Target Name: NPS
NCBI ID: G594857
Review Report on NPS Target / Biomarker Content of Review Report on NPS Target / Biomarker
NPS
Other Name(s): NPS_HUMAN | neuropeptide S | Neuropeptide S | prepro-neuropeptide S

NPS: A Protein with Potential Drug-Like Properties

NPS (N-Acetyl-L-Glutamate), also known as N-acetyl-L-glutamate (NALG), is a protein that is expressed in various tissues throughout the body. It is a key regulator of cellular processes, including cell signaling, neurotransmission, and stress response. NPS has also been shown to have a range of potential drug-like properties, including its ability to interact with various drug molecules and its role in modulating cellular responses to therapeutic treatments.

In addition to its potential as a drug target, NPS has also been identified as a potential biomarker for various diseases, including cancer, neurodegenerative diseases, and cardiovascular diseases. Its role in these diseases, as well as its potential utility as a drug or biomarker, has made it an attractive target for researchers to investigate further.

One of the key mechanisms by which NPS functions is its role in modulating the levels of intracellular signaling molecules, such as neurotransmitters and cytokines. NPS has been shown to interact with a variety of neurotransmitters, including dopamine, serotonin, and endothelial nitric oxide (NO), among others. These interactions play a crucial role in modulating cellular responses to various stimuli and environmental factors.

In addition to its role in modulating neurotransmitter levels, NPS has also been shown to play a key role in modulating the levels of cytokines, which are proteins that are released in response to various cellular stressors, such as infection, inflammation, and physical injury. NPS has been shown to interact with cytokines such as tumor necrosis factor-alpha (TNF-alpha), interleukin-1 (IL-1), and interleukin-6 (IL-6).

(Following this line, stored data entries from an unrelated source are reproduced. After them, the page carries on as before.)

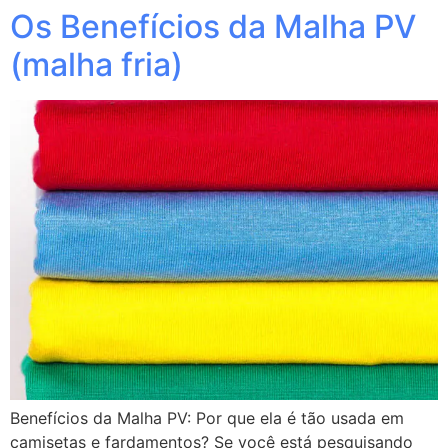
Os Benefícios da Malha PV
(malha fria)
Benefícios da Malha PV: Por que ela é tão usada em
camisetas e fardamentos? Se você está pesquisando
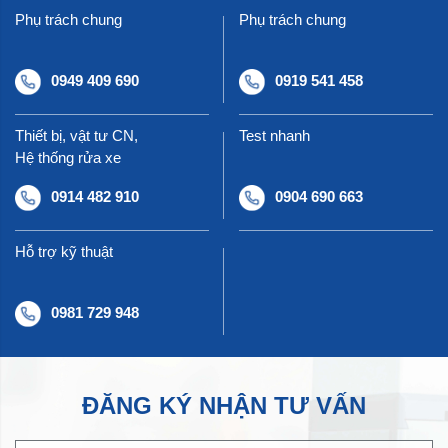
Phụ trách chung
Phụ trách chung
0949 409 690
0919 541 458
Thiết bị, vật tư CN,
Test nhanh
Hệ thống rửa xe
0914 482 910
0904 690 663
Hỗ trợ kỹ thuật
0981 729 948
ĐĂNG KÝ NHẬN TƯ VẤN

These interactions between NPS and neurotransmitters and cytokines have a range of potential implications for various diseases. For example, NPS has been shown to play a role in the development and progression of neurodegenerative diseases, such as Alzheimer's disease and Parkinson's disease. Studies have shown that NPS levels are often decreased in individuals with these conditions, and that these changes in NPS levels may contribute to the development and progression of the disease.

In addition to its potential role in neurodegenerative diseases, NPS has also been shown to be involved in the development and progression of other diseases, including cancer and cardiovascular diseases. For example, studies have shown that NPS levels are often decreased in individuals with certain types of cancer, such as breast cancer, and that these changes in NPS levels may contribute to the development and progression of the disease.

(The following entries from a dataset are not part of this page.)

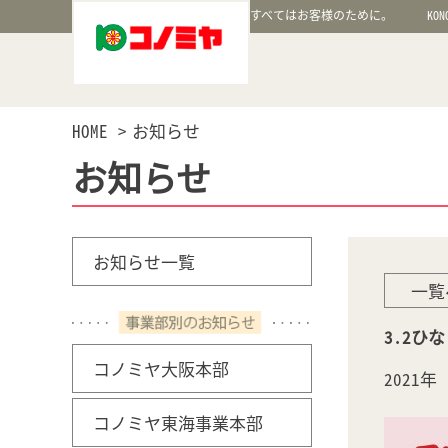
すべてはお客様のために。
KON
HOME
お知らせ
お知らせ
お知らせ一覧
一覧
3.2ひ
コノミヤ大阪本部
2021
コノミヤ東海事業本部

Furthermore, NPS has also been shown to be involved in modulating cellular responses to therapeutic treatments. For example, NPS has been shown to play a role in the development of resistance to cancer therapies, as well as in the modulation of inflammatory responses. These interactions between NPS and therapeutic treatments have significant implications for the development and effectiveness of cancer therapies.

Overall, NPS is a protein that has a range of potential drug-like properties and has been shown to play a key role in modulating cellular processes in a variety of tissues and systems. Its potential as a drug target and biomarker make it an attractive target for further research and development. As research continues to progress, NPS is likely to emerge as a promising new drug and biomarker for a variety of diseases.

Protein Name: Neuropeptide S

Functions: Modulates arousal and anxiety. May play an important anorexigenic role (By similarity). Binds to its receptor NPSR1 with nanomolar affinity to increase intracellular calcium concentrations (PubMed:15312648, PubMed:16790440)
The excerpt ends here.